Our friend was hunting on the property about a week later and was on stand about 600 or 700 yards away from where we lost the blood trail. It was during the late portion of the rut and, after being on stand a while, he heard crashing and grunting as a buck and an estrus doe serpentined back and forth through the brushy area he was watching.
When the deer came into full view, he immediately identified the buck as a mature shooter and lowered the boom on it.
The buck dropped at the shot, and the hunter climbed down from his stand to go and check the deer out.
Upon closer examination, he realized that the buck was a known shooter of which he had trail camera photos, but strangely the buck in the trail cam photos was the one that we had blood trailed the previous week.
The hunter immediately began to look the buck over closely and was startled by what he found.
The buck had a fresh scabby wound on his chest skin right behind his front legs.
The previous week’s shot by my family member had been perfect windage wise, but it was about 6 inches or so low due the long range of the shot and the apparent failure to apply elevation to the aim point.
The bullet clipped the buck’s chest as if the skin had been sliced with a sharp knife, but it had inflicted only minor muscle damage, having barely left a furrow in the exposed wound.
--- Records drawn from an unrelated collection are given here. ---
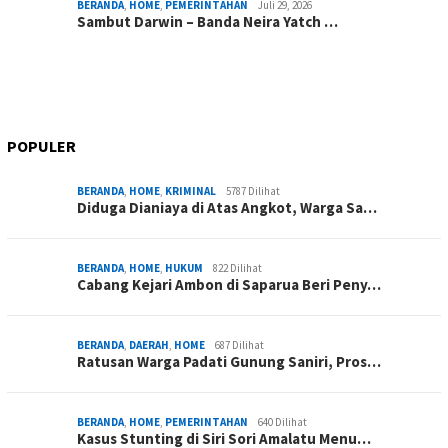
BERANDA
,
HOME
,
PEMERINTAHAN
Juli 29, 2026
Sambut Darwin – Banda Neira Yatch …
POPULER
BERANDA
,
HOME
,
KRIMINAL
5787 Dilihat
Diduga Dianiaya di Atas Angkot, Warga Sa…
BERANDA
,
HOME
,
HUKUM
822 Dilihat
Cabang Kejari Ambon di Saparua Beri Peny…
BERANDA
,
DAERAH
,
HOME
687 Dilihat
Ratusan Warga Padati Gunung Saniri, Pros…
BERANDA
,
HOME
,
PEMERINTAHAN
640 Dilihat
Kasus Stunting di Siri Sori Amalatu Menu…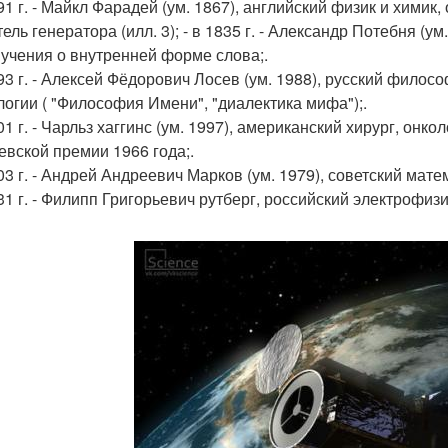
791 г. - Майкл Фарадей (ум. 1867), английский физик и хими
ель генератора (илл. 3); - в 1835 г. - Александр Потебня (ум
 учения о внутренней форме слова;.
893 г. - Алексей Фёдорович Лосев (ум. 1988), русский филос
огии ( "Философия Имени", "диалектика мифа");.
01 г. - Чарльз хаггинс (ум. 1997), американский хирург, онк
евской премии 1966 года;.
03 г. - Андрей Андреевич Марков (ум. 1979), советский матема
931 г. - Филипп Григорьевич рутберг, российский электрофиз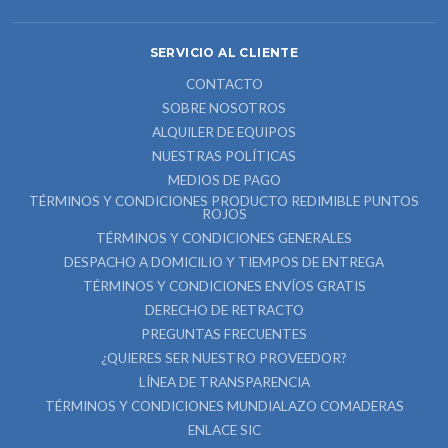
SERVICIO AL CLIENTE
CONTACTO
SOBRE NOSOTROS
ALQUILER DE EQUIPOS
NUESTRAS POLÍTICAS
MEDIOS DE PAGO
TÉRMINOS Y CONDICIONES PRODUCTO REDIMIBLE PUNTOS
ROJOS
TÉRMINOS Y CONDICIONES GENERALES
DESPACHO A DOMICILIO Y TIEMPOS DE ENTREGA
TÉRMINOS Y CONDICIONES ENVÍOS GRATIS
DERECHO DE RETRACTO
PREGUNTAS FRECUENTES
¿QUIERES SER NUESTRO PROVEEDOR?
LÍNEA DE TRANSPARENCIA
TÉRMINOS Y CONDICIONES MUNDIALAZO COMADERAS
ENLACE SIC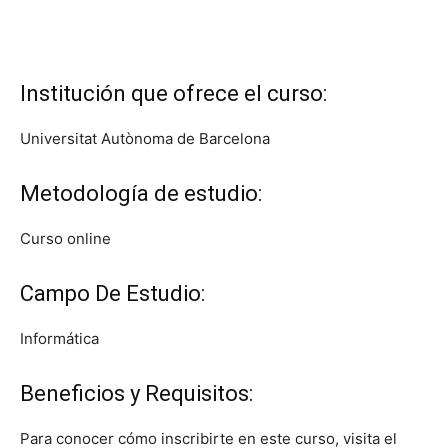
Institución que ofrece el curso:
Universitat Autònoma de Barcelona
Metodología de estudio:
Curso online
Campo De Estudio:
Informática
Beneficios y Requisitos:
Para conocer cómo inscribirte en este curso, visita el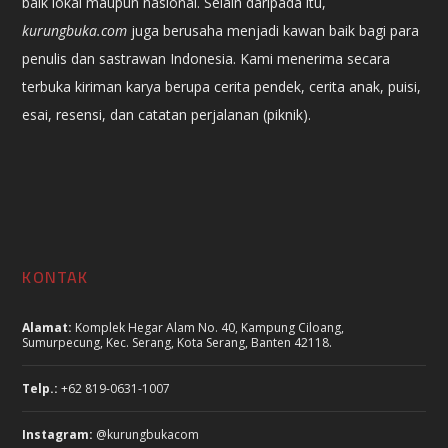
baik lokal maupun nasional. Selain daripada itu,
kurungbuka.com
juga berusaha menjadi kawan baik bagi para
penulis dan sastrawan Indonesia. Kami menerima secara
terbuka kiriman karya berupa cerita pendek, cerita anak, puisi,
esai, resensi, dan catatan perjalanan (piknik).
KONTAK
Alamat:
Komplek Hegar Alam No. 40, Kampung Ciloang,
Sumurpecung, Kec. Serang, Kota Serang, Banten 42118.
Telp.:
+62 819-0631-1007
Instagram:
@kurungbukacom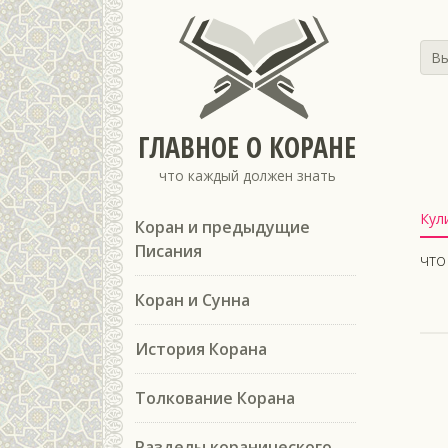
Вы
ГЛАВНОЕ О КОРАНЕ
что каждый должен знать
Кул
Коран и предыдущие
Писания
что
Коран и Сунна
История Корана
Толкование Корана
Разделы коранического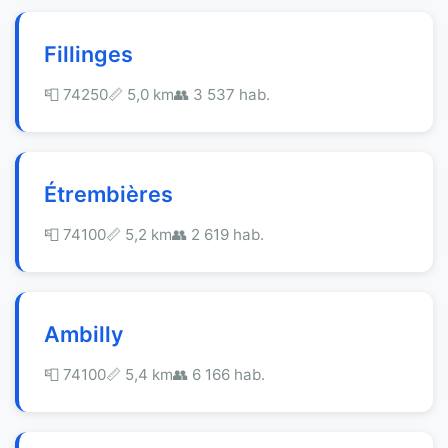
Fillinges
📮 74250
📏 5,0 km
👥 3 537 hab.
Étrembières
📮 74100
📏 5,2 km
👥 2 619 hab.
Ambilly
📮 74100
📏 5,4 km
👥 6 166 hab.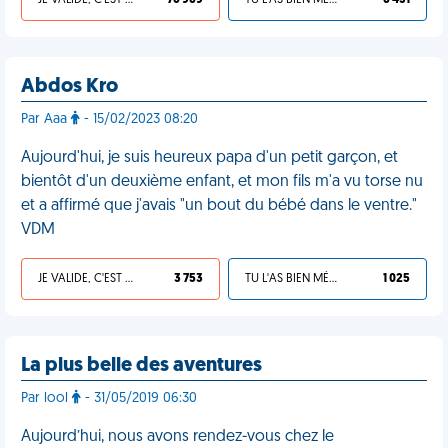
JE VALIDE, C'EST UNE VDM
76 969
TU L'AS BIEN MÉRITÉ
6 431
Abdos Kro
Par Aaa
- 15/02/2023 08:20
Aujourd'hui, je suis heureux papa d'un petit garçon, et
bientôt d'un deuxième enfant, et mon fils m'a vu torse nu
et a affirmé que j'avais "un bout du bébé dans le ventre."
VDM
JE VALIDE, C'EST UNE VDM
3 753
TU L'AS BIEN MÉRITÉ
1 025
La plus belle des aventures
Par lool
- 31/05/2019 06:30
Aujourd’hui, nous avons rendez-vous chez le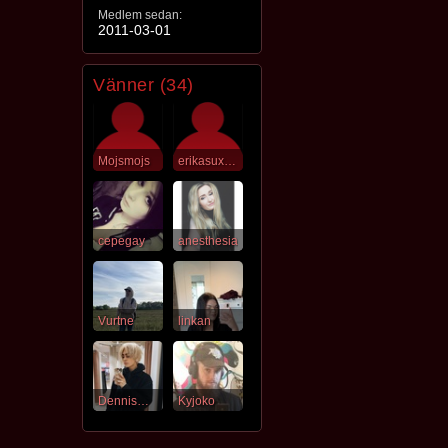
Medlem sedan:
2011-03-01
Vänner (34)
Mojsmojs
erikasux666
cepegay
anesthesia
Vurtne
linkan
DennisWierdo
Kyjoko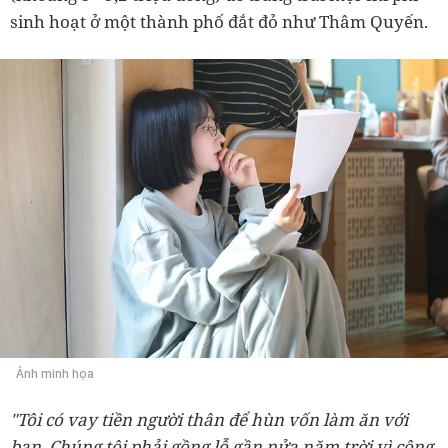
sinh hoạt ở một thành phố đắt đỏ như Thâm Quyến.
Ảnh minh họa
"Tôi có vay tiền người thân để hùn vốn làm ăn với
bạn. Chúng tôi phải gồng lỗ gần nửa năm trời vì công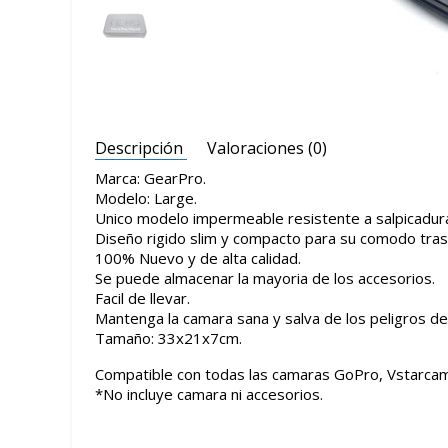
Descripción
Valoraciones (0)
Marca: GearPro.
Modelo: Large.
Unico modelo impermeable resistente a salpicadur
Diseño rigido slim y compacto para su comodo tras
100% Nuevo y de alta calidad.
Se puede almacenar la mayoria de los accesorios.
Facil de llevar.
Mantenga la camara sana y salva de los peligros del
Tamaño: 33x21x7cm.
Compatible con todas las camaras GoPro, Vstarcam
*No incluye camara ni accesorios.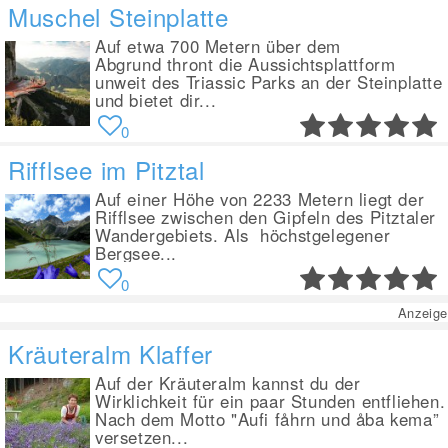
Muschel Steinplatte
Auf etwa 700 Metern über dem
Abgrund thront die Aussichtsplattform
unweit des Triassic Parks an der Steinplatte
und bietet dir...
0
Rifflsee im Pitztal
Auf einer Höhe von 2233 Metern liegt der
Rifflsee zwischen den Gipfeln des Pitztaler
Wandergebiets. Als höchstgelegener
Bergsee...
0
Anzeige
Kräuteralm Klaffer
Auf der Kräuteralm kannst du der
Wirklichkeit für ein paar Stunden entfliehen.
Nach dem Motto "Aufi fåhrn und åba kema”
versetzen...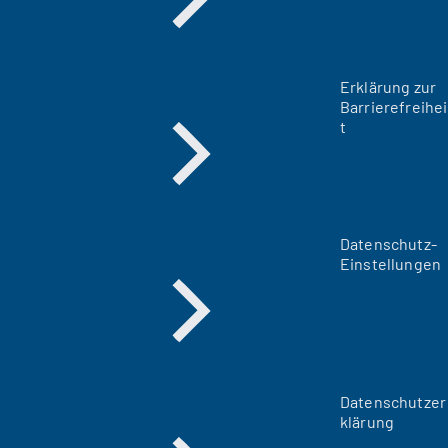
Erklärung zur
Barrierefreihei
t
Datenschutz-
Einstellungen
Datenschutzer
klärung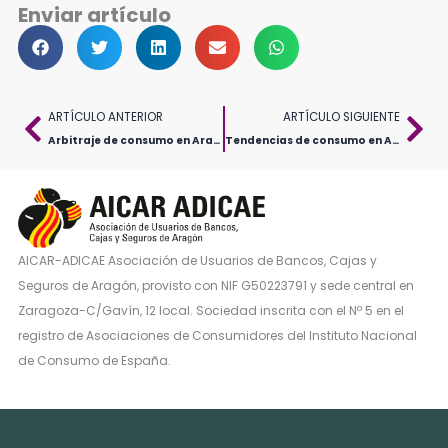
Enviar artículo
Ant
Sig
ARTÍCULO ANTERIOR
ARTÍCULO SIGUIENTE
Arbitraje de consumo en Aragón. Recursos autonómicos para resolver conflictos
Tendencias de consumo en Aragón en 2025: Cambios en hábitos de compras tras la pandemia y digitalización
AICAR-ADICAE Asociación de Usuarios de Bancos, Cajas y
Seguros de Aragón, provisto con NIF G50223791 y sede central en
Zaragoza-C/Gavín, 12 local. Sociedad inscrita con el Nº 5 en el
registro de Asociaciones de Consumidores del Instituto Nacional
de Consumo de España.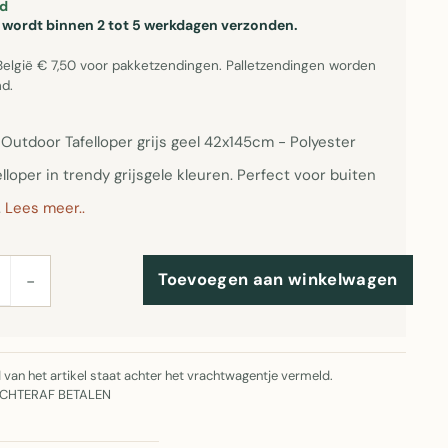
d
el wordt binnen 2 tot 5 werkdagen verzonden.
België € 7,50 voor pakketzendingen. Palletzendingen worden
d.
 Outdoor Tafelloper grijs geel 42x145cm - Polyester
lloper in trendy grijsgele kleuren. Perfect voor buiten
.
Lees meer..
Toevoegen aan winkelwagen
−
jd van het artikel staat achter het vrachtwagentje vermeld.
ACHTERAF BETALEN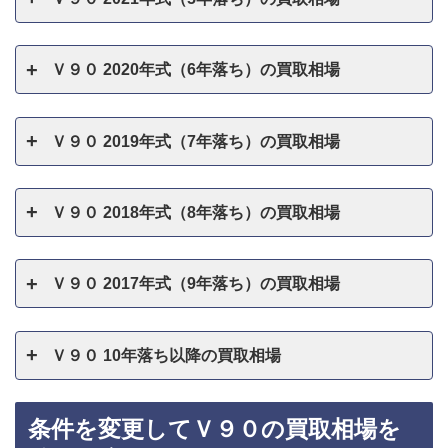
Ｖ９０ 2020年式（6年落ち）の買取相場
Ｖ９０ 2019年式（7年落ち）の買取相場
Ｖ９０ 2018年式（8年落ち）の買取相場
Ｖ９０ 2017年式（9年落ち）の買取相場
Ｖ９０ 10年落ち以降の買取相場
条件を変更してＶ９０の買取相場を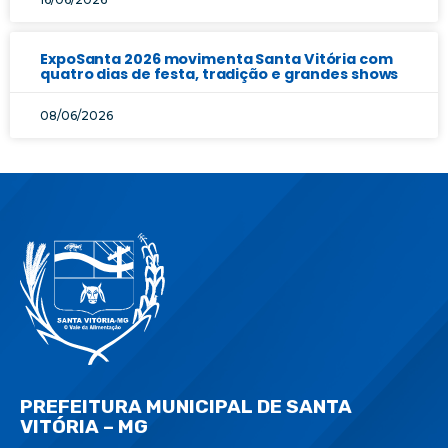
ExpoSanta 2026 movimenta Santa Vitória com
quatro dias de festa, tradição e grandes shows
08/06/2026
PREFEITURA MUNICIPAL DE SANTA
VITÓRIA – MG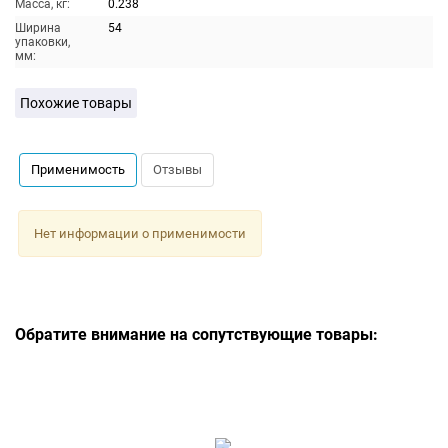
Масса, кг:
0.238
Ширина
54
упаковки,
мм:
Похожие товары
Применимость
Отзывы
Нет информации о применимости
Обратите внимание на сопутствующие товары: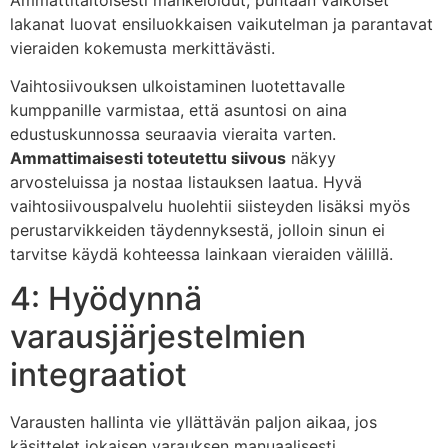
lakanat luovat ensiluokkaisen vaikutelman ja parantavat
vieraiden kokemusta merkittävästi.
Vaihtosiivouksen ulkoistaminen luotettavalle
kumppanille varmistaa, että asuntosi on aina
edustuskunnossa seuraavia vieraita varten.
Ammattimaisesti toteutettu siivous
näkyy
arvosteluissa ja nostaa listauksen laatua. Hyvä
vaihtosiivouspalvelu huolehtii siisteyden lisäksi myös
perustarvikkeiden täydennyksestä, jolloin sinun ei
tarvitse käydä kohteessa lainkaan vieraiden välillä.
4: Hyödynnä
varausjärjestelmien
integraatiot
Varausten hallinta vie yllättävän paljon aikaa, jos
käsittelet jokaisen varauksen manuaalisesti.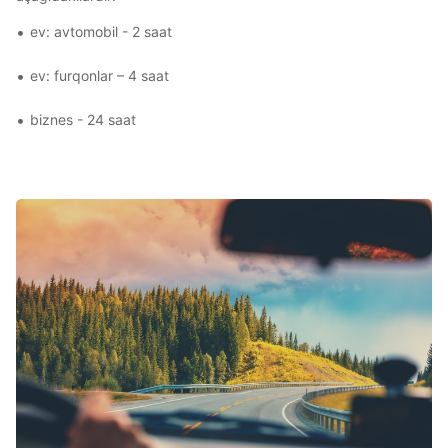
ev: avtomobil - 2 saat
ev: furqonlar – 4 saat
biznes - 24 saat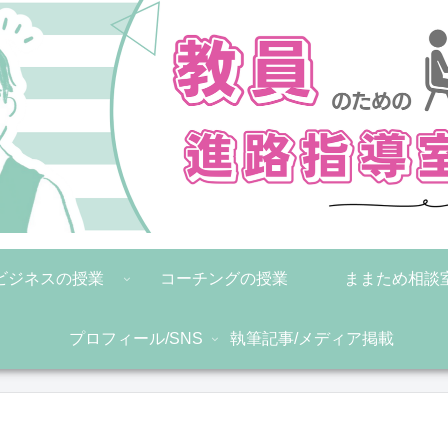
ビジネスの授業
コーチングの授業
ままため相談
プロフィール/SNS
執筆記事/メディア掲載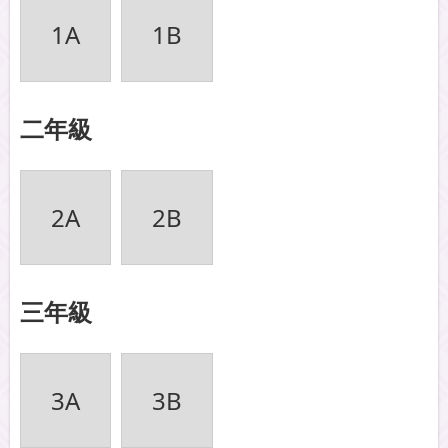
1A
1B
二年級
2A
2B
三年級
3A
3B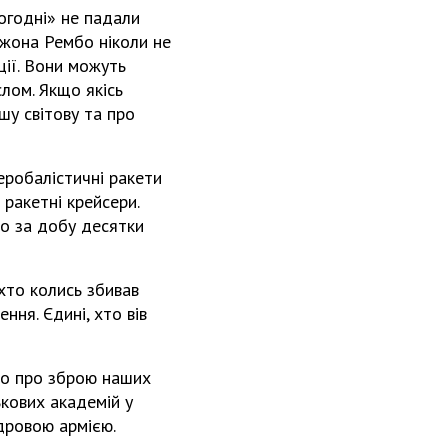
ьогодні» не падали
 Джона Рембо ніколи не
ції. Вони можуть
слом. Якщо якісь
шу світову та про
еробалістичні ракети
ракетні крейсери.
мо за добу десятки
хто колись збивав
ння. Єдині, хто вів
мо про зброю наших
ькових академій у
адровою армією.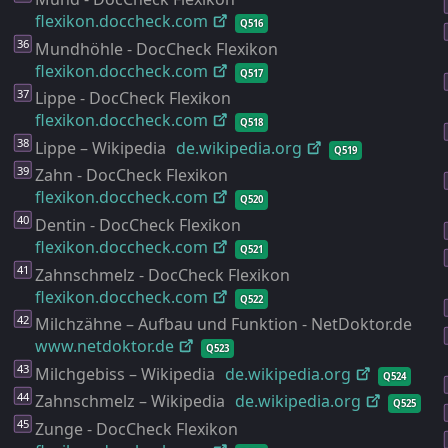
flexikon.doccheck.com
Q516
Mundhöhle - DocCheck Flexikon
flexikon.doccheck.com
Q517
Lippe - DocCheck Flexikon
flexikon.doccheck.com
Q518
Lippe – Wikipedia
de.wikipedia.org
Q519
Zahn - DocCheck Flexikon
flexikon.doccheck.com
Q520
Dentin - DocCheck Flexikon
flexikon.doccheck.com
Q521
Zahnschmelz - DocCheck Flexikon
flexikon.doccheck.com
Q522
Milchzähne – Aufbau und Funktion - NetDoktor.de
www.netdoktor.de
Q523
Milchgebiss – Wikipedia
de.wikipedia.org
Q524
Zahnschmelz – Wikipedia
de.wikipedia.org
Q525
Zunge - DocCheck Flexikon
Such a wound should have dropped some white chest hair at the point of contact, but we never found any — so we were totally fooled and confused during the search.
He said the buck was chasing the estrus doe hard, with no visible indication of any difficulty from the old wound.
Lessons were learned, and the wounded buck was ultimately recovered.
Every blood-trailing job is unique, with its own set of circumstances and difficulties. Unravelling a blood trail is a science unto itself, and no matter what your level of experience is we would all do well to bone up on deer anatomy.